Individuals with PD tend to exhibit decreased glutathione concentrations in the substantia nigra, where dopaminergic neurons are often lost.7375 N-acetylcysteine, the precursor to glutathione, can cross the BBB. This anti-oxidant supports endogenous glutathione production, including intraneuronal glutathione,76 to protect against oxidative stress and mitochondrial damage. A daily dose of at least 600 mg is advised. An optimal oral dosage is currently undergoing research, with one phase 2 clinical trial (https://clinicaltrials.gov/ct2/show/NCT02212678) utilizing 6000 mg/day, and a completed phase 1/2 trial (https://clinicaltrials.gov/ct2/show/NCT01470027) demonstrating the benefit of 1800 mg and 3600 mg/day.

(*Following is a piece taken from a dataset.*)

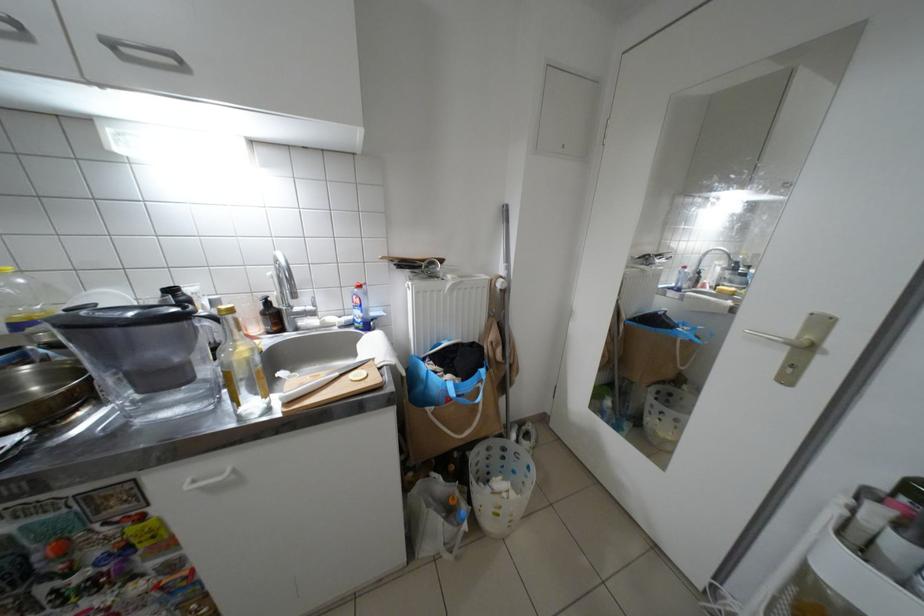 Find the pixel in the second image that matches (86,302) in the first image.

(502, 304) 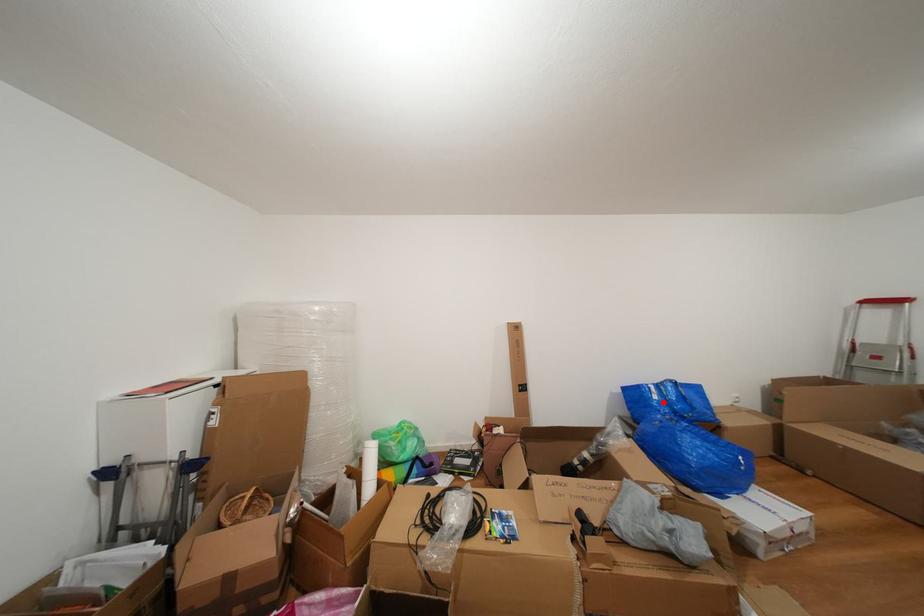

There are no known contraindications with the PD medications listed.
A deficiency of B12 is associated with movement disorders, including tremor and Parkinsonism due to the relationship between vitamin B12 deficiency and the rare neurological consequence of involuntary movements.77,78 There are no known contraindications with the PD medications listed.
Vitamin D acts as a neuro-immunomodulator.79 Findings from one study showed that low serum 25-hydroxyvitamin D levels are associated with an increased risk of developing PD. In this study, after adjusting for confounding variables, individuals who had a 50 nmol/l or higher serum 25-hydroxyvitamin D level had a risk of PD that was 65% lower than individuals who had levels below 25 nmol/l.80 There are no known contraindications with the PD medications listed.

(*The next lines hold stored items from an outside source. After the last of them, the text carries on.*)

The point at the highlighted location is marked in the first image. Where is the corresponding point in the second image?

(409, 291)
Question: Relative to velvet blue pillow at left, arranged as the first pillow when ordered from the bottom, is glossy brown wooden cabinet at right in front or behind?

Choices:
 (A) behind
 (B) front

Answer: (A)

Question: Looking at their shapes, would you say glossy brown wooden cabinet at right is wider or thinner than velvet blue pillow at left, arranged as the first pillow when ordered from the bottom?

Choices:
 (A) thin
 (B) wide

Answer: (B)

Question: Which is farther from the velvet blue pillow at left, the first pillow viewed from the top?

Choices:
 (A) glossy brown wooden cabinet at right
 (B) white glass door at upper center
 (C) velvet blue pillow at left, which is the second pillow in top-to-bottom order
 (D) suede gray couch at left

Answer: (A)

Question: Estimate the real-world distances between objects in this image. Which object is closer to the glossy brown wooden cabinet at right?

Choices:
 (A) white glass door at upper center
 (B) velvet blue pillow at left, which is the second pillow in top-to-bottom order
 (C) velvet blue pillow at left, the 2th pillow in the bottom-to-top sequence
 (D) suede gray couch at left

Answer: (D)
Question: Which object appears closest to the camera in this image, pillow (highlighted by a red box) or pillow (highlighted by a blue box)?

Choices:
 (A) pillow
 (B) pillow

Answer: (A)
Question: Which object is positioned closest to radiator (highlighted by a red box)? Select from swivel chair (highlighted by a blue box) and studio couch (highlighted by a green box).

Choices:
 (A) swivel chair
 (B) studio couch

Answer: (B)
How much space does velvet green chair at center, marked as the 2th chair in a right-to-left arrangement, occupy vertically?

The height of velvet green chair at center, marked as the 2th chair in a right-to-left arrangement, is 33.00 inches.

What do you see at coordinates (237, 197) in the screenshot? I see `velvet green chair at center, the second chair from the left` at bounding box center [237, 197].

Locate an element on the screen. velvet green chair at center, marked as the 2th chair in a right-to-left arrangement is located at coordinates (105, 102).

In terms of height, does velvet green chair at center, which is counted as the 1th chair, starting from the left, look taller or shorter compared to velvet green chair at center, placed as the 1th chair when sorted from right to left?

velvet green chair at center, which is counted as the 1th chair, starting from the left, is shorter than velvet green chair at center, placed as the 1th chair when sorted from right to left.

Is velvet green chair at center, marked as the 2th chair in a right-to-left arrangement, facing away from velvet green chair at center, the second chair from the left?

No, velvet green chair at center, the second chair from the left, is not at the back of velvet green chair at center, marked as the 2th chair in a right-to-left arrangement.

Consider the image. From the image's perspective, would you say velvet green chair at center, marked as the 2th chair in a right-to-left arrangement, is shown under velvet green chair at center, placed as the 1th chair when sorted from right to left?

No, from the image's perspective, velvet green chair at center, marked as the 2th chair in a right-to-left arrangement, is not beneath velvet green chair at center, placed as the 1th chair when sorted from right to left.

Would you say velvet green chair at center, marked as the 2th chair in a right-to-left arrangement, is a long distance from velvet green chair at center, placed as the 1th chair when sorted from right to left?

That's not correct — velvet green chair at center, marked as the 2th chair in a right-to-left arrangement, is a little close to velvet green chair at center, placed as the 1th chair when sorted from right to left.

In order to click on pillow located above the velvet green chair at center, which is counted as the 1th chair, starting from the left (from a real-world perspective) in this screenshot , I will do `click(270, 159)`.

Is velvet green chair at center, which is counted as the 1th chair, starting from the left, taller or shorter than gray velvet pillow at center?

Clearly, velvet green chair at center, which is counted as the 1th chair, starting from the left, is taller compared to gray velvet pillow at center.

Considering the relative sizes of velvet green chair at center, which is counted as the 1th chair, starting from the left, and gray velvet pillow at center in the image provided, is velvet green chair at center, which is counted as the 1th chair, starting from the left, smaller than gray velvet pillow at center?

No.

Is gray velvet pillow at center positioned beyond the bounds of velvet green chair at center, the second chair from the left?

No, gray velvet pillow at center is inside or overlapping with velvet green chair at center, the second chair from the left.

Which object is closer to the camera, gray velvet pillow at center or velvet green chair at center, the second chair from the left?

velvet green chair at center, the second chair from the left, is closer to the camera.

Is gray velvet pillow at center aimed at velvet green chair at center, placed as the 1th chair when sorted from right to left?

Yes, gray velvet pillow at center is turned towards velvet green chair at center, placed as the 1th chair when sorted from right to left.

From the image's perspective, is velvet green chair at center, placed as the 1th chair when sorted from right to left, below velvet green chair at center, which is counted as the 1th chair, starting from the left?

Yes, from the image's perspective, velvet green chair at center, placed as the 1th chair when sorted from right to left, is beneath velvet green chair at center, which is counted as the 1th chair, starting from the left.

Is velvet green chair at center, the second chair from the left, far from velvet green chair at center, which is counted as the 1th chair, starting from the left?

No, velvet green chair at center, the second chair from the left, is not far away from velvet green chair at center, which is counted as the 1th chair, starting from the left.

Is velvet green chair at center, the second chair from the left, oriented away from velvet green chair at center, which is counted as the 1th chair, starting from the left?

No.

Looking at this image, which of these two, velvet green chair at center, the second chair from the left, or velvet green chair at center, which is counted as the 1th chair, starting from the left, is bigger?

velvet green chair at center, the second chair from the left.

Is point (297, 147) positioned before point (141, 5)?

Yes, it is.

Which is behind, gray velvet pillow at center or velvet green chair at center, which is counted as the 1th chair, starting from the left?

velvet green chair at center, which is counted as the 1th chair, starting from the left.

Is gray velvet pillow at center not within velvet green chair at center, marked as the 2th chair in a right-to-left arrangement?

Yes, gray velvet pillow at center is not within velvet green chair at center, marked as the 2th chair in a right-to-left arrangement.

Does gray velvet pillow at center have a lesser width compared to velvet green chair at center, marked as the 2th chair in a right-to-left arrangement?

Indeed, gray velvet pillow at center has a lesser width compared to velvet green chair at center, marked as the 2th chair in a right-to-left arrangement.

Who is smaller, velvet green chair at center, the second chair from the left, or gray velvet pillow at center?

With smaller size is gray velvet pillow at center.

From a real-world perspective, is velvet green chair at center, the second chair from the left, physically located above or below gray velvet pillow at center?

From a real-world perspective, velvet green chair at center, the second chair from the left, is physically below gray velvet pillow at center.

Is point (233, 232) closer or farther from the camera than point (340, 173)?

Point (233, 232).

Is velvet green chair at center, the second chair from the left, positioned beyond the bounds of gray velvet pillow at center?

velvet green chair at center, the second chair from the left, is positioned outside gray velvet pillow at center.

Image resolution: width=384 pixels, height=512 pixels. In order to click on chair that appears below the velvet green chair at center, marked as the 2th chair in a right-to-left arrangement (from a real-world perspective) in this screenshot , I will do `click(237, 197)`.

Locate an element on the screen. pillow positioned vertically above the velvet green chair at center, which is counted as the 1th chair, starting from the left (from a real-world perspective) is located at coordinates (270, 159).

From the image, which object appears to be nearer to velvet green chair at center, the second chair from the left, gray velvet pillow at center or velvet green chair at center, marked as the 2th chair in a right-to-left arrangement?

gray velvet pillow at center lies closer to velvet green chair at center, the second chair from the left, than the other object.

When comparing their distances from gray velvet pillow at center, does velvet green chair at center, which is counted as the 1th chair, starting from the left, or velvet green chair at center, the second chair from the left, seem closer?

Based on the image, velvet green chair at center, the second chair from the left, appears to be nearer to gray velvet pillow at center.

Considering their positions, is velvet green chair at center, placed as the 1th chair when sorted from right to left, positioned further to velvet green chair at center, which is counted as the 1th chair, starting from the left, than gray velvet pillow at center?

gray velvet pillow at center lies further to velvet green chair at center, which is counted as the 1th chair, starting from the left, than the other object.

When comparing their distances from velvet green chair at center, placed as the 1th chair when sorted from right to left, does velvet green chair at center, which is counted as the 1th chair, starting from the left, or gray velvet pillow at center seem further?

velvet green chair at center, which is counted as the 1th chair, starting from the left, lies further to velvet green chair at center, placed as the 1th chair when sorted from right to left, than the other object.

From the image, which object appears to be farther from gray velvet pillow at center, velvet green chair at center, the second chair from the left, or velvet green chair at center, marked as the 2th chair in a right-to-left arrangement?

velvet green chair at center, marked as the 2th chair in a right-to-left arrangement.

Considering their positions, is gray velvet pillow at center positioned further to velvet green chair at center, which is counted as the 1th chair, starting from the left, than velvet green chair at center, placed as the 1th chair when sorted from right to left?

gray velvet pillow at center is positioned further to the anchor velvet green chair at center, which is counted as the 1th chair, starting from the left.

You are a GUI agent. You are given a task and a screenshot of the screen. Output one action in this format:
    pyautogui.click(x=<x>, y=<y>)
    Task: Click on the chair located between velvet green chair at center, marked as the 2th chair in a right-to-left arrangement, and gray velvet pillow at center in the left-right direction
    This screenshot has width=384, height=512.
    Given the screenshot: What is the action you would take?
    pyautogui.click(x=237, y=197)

The antioxidant properties of curcumin may be particularly beneficial for individuals with PD as a component of an anti-inflammatory diet. In vitro experiments indicate that curcumin helps minimize reduced glutathione concentrations resulting from oxidative stress in dopaminergic cells .81 In addition, an in vitro α-Syn model has also shown that curcumin decreases α-Syn aggregation.82 A 400 mg daily dose could be beneficial, but bioavailability will vary based upon formulation and adjuvants. There are no known contraindications with the PD medications listed.

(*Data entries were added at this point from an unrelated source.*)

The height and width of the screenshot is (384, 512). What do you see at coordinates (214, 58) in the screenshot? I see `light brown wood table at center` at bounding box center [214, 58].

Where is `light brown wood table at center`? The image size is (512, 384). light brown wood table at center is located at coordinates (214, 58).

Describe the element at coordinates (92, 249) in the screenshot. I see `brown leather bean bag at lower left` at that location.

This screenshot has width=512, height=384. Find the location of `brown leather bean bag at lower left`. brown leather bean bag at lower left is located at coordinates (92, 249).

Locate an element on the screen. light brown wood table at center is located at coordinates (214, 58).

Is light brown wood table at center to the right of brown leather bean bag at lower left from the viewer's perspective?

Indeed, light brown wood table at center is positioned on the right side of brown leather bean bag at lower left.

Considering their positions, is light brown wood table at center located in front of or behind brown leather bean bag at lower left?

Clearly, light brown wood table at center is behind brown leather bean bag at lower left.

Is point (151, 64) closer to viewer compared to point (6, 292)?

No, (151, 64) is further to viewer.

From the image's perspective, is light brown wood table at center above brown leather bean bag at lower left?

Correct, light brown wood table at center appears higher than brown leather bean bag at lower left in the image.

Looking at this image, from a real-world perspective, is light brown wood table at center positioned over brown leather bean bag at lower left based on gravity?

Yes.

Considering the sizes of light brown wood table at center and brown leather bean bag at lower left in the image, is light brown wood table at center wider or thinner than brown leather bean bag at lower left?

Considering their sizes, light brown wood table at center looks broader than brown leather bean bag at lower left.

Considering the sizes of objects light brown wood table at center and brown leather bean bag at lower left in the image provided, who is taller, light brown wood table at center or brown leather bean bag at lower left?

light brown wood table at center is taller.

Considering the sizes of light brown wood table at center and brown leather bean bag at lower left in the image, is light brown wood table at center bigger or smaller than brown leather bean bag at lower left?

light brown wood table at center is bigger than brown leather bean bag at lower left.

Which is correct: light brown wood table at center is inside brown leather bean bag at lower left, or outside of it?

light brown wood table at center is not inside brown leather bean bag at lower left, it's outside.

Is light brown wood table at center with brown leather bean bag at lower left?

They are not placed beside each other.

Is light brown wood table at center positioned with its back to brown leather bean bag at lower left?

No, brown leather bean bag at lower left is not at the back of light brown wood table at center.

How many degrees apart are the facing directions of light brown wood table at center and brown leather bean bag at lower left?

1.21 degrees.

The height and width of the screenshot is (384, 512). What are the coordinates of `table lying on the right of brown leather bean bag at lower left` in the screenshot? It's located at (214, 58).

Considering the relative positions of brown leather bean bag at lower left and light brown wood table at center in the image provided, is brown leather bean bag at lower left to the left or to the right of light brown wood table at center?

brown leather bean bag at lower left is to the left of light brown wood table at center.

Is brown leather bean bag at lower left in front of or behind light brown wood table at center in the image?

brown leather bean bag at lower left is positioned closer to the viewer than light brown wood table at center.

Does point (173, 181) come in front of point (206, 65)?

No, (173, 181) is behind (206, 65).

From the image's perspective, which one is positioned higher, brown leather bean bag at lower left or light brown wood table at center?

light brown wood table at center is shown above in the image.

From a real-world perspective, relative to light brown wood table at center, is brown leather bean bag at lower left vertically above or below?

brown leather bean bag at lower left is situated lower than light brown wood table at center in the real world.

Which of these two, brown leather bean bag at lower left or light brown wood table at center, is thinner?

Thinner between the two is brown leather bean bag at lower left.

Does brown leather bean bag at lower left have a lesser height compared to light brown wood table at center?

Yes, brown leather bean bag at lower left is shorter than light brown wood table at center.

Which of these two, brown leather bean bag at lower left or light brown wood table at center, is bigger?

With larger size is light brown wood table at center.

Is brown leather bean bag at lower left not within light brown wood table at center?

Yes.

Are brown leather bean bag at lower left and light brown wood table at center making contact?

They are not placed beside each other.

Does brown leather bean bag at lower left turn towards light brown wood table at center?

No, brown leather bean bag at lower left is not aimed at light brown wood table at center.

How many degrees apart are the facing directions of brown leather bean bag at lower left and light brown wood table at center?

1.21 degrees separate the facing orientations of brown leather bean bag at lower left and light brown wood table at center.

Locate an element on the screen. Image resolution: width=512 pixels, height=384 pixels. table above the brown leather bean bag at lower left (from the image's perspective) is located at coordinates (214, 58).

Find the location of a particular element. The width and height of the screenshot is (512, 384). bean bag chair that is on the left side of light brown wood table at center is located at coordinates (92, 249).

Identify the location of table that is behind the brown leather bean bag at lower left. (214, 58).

Ayurvedic medicine uses the seeds from the legume M. pruriens, a naturally occurring botanical source of levodopa, as a PD treatment. Studies suggest that the M. pruriens seeds and the traditional lab-created levodopa differ pharmacokinetically and that, unlike levodopa, the seeds from M. pruriens confer neuroprotective effects.83 Of note, a finding that a HP-200 M. pruriens endocarp preparation improved Parkinsonism symptomatology but did not influence dopamine metabolism to an appreciable extent, implies that other constituents in the botanical (i.e. not levodopa) may be responsible for the benefits of M. pruriens in individuals with PD.84 Current research suggests both low and high doses demonstrate efficacy.85 There are no known contraindications with the PD medications listed.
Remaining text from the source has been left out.